“We’re breaking new ground here. It’s hard to write a plan for a catastrophic event that has no precedent, which is what this was,” [Admiral Thad] Allen said….
Volcanoes, floods, tornadoes, water infrastructure failure, pipe bombs in microwave ovens, propane tanks and fireworks cobbled together in an improvised SUV device, and the slow-moving dirty bomb that is the British Petroleum spill.
Yes, we are breaking new ground here. The sheer number of incidents that can be linked to homeland security (I learned today that the weather in space may be a FEMA responsibility) combined with means of communicating fact and rumor at almost quantum speed has turned “the march toward complexity” into a sprint.
David Segal’s April 30, 2010 essay on Making Sense of Complexity notes “Complexity used to signify progress…. Now complexity lurks behind the most expensive and intractable issues of our age. It’s the pet that grew fangs and started eating the furniture.”
The essay makes a distinction between something that is complicated and something complex.
One can figure out the complicated because it tends to adhere to knowable cause and effect relationships. That’s not as easy to do with complex issues, where cause-and-effect is often known only after the fact, and generally is unrepeatable. Whatever the cause of the British Petroleum spill, it is not likely to be repeated — at least not in the same way.
Joshua Cooper Ramo’s book “The Age of the Unthinkable,” is precisely about the kinds of inevitable surprises our exponentially interconnected world has in store for us.
Segal concludes his essay with the somewhat dispiriting conclusion that “complexity has a way of defeating good intentions. As we clean up these messes, there is no point in hoping for a new age of simplicity. The best we can do is hope the solutions are just complicated enough to work.”
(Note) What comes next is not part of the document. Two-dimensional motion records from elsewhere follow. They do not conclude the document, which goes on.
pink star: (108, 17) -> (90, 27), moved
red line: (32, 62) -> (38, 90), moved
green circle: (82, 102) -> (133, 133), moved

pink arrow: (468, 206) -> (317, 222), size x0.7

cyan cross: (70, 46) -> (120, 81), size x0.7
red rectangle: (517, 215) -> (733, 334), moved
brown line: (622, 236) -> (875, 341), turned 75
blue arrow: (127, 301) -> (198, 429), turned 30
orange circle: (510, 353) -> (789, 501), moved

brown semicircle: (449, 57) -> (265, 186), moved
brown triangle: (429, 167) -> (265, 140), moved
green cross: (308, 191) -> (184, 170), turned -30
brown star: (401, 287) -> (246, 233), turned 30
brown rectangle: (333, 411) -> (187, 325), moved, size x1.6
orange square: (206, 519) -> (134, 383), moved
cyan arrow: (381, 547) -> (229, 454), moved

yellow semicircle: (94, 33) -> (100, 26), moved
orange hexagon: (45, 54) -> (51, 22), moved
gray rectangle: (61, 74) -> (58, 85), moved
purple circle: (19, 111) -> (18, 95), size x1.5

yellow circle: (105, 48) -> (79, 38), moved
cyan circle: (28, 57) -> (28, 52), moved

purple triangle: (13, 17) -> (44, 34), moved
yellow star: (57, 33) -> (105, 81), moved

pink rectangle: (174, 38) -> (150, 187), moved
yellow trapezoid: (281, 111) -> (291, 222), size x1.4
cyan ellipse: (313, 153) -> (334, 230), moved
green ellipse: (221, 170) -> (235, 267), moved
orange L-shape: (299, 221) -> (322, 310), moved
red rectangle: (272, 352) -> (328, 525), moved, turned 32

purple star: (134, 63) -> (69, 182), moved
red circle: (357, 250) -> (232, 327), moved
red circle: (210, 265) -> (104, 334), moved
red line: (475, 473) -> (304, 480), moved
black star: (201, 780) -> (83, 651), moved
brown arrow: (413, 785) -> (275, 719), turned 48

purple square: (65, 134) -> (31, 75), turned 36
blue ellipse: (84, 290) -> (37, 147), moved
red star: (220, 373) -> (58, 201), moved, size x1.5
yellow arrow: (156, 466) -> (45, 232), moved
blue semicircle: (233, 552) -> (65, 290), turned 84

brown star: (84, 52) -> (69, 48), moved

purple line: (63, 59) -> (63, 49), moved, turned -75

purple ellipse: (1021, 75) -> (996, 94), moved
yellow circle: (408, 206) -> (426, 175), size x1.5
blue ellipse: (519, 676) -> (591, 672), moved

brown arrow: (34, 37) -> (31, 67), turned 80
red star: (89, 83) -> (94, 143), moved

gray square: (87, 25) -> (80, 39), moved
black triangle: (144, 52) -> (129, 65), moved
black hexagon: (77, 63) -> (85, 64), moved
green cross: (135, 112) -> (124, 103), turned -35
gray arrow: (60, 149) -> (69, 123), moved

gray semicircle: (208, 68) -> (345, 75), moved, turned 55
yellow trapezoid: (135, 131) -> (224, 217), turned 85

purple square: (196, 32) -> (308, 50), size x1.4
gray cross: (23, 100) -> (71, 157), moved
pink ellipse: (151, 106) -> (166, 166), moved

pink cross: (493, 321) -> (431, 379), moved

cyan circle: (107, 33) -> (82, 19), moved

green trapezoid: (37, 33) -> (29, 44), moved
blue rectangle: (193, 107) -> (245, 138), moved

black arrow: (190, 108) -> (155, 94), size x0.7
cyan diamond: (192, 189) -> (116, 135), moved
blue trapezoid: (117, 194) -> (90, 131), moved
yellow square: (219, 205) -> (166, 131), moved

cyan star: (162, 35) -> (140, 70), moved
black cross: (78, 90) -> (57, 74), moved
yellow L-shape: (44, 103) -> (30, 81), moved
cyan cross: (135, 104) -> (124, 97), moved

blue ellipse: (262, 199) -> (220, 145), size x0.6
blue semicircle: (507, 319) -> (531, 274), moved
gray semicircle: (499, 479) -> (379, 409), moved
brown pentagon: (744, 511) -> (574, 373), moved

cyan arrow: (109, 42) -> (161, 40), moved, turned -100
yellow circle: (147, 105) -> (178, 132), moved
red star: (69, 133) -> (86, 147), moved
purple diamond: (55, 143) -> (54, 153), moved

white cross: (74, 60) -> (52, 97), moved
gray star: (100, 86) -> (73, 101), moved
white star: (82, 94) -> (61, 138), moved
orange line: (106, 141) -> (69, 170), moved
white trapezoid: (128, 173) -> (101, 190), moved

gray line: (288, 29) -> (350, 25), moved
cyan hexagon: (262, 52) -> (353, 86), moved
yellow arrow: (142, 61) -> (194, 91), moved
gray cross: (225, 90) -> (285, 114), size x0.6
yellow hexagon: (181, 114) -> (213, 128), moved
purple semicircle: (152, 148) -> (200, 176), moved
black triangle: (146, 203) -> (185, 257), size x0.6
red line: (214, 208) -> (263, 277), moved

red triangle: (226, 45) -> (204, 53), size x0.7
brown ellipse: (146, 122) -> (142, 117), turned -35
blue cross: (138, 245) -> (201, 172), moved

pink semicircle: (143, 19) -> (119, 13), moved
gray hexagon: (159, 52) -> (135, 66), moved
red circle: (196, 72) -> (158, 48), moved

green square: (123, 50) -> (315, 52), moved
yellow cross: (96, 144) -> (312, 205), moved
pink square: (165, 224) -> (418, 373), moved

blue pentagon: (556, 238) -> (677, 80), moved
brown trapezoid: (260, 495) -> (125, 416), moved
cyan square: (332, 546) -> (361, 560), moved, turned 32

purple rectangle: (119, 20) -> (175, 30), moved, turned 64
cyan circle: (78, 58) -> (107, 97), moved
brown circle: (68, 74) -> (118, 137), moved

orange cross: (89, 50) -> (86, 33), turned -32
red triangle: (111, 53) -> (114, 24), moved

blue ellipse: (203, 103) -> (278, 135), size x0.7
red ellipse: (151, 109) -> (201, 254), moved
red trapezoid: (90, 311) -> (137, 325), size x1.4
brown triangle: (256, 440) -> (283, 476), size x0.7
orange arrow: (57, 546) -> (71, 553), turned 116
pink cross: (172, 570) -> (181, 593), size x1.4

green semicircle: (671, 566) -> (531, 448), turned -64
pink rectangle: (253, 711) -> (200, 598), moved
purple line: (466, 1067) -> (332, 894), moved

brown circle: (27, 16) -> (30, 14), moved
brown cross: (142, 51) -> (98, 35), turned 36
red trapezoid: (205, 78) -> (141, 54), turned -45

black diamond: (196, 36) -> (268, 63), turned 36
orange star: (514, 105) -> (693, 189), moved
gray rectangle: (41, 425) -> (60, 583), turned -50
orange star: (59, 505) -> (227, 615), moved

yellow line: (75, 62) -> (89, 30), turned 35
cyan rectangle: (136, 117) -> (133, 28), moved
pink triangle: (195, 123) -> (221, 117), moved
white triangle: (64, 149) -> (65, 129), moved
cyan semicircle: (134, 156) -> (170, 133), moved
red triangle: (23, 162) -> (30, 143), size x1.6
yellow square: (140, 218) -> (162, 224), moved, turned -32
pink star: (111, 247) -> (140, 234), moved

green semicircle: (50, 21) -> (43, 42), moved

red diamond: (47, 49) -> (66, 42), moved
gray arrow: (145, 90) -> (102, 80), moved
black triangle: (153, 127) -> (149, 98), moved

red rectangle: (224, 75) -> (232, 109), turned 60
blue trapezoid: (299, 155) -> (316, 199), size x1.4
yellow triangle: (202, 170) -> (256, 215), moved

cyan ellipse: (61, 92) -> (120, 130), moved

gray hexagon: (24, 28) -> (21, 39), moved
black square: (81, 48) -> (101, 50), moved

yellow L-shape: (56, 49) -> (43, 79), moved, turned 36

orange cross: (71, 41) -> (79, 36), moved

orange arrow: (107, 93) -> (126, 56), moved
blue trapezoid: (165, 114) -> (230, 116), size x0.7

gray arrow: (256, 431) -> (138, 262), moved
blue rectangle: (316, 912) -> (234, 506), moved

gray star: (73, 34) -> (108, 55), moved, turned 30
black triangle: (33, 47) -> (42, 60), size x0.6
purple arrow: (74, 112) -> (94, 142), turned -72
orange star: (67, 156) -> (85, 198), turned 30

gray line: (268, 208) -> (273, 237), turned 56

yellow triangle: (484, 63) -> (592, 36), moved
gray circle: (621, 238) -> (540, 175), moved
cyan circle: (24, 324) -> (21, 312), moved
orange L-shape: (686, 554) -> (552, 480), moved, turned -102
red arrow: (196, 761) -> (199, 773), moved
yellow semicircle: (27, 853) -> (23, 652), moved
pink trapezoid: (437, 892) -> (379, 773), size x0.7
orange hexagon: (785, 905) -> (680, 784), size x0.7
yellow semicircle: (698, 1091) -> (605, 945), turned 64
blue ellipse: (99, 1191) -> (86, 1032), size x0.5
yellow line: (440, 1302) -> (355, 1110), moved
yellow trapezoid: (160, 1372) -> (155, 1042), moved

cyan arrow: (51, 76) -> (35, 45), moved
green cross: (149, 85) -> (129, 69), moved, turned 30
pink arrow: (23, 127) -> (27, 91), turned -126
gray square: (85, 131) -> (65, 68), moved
Ramo is as realistic as Segal in his analysis of the problem, but more optimistic about what to do. He argues we need to be as complex as the world we live in.
“In a world that is changing fast, we need a grand strategy that’s capable of the sort of rapid change the world itself produces, because much of what we have to confront will be the things that have never occurred to us before.”
Another book — Kegan and Leahy’s “Immunity to Change” — describes in some detail the mental capacity leaders need to meet that confrontation. It essentially involves a switch away from learning how to lead, toward leading in a way that allows one to learn how to engage with these “things that have never occurred to us before.”
But back to Ramo.
In a very readable, almost New Yorker like book, he describes the causes and consequences of living in this new “age of the unthinkable.” He introduces the idea of deep security.
“Such a world demands a whole new way of composing a grand strategic view. I call this new approach “deep security” because it is about mastering the forces at work deep inside our sandpile world. [You will have to read the book to understand the appropriateness of Per Bak's sandpile metaphor. ] Deep security doesn’t answer all of our questions about the future. Indeed, it’s predicated on the idea that we don’t have all the answers and, in fact, can’t even anticipate many of the questions. What it is instead is a way of seeing, thinking, and of acting that accepts growing complexity and ceaseless newness as givens — and, used properly, our best allies. Deep security creates a context in which all of the change we now need and are planning for can make sense, can be as adaptive and flexible as the world we inhabit. Instead of starting with a view of how we want the world to be and then jamming that view into place, we start more reasonably with a picture of how the world is.”
This weekend the picture of how the world is — at least from a homeland security perspective — seemed unusually messed up. Tonight, the oil slick continues its slow moving invasion toward our southern coast, millions of Boston area residents have to learn how to make do without safe water, Mississippi and Tennessee residents start recovering from yet another weather assault, and New York City knows it will be attacked again.
Ramo — like Segal– believes a growing number of people are “aware that something dramatic is happening to the world around us. The people and institutions we might once have relied on to rescue us can’t.”
Who can we rely on?
Ramo answers with a question: “This age, what does it demand of me?”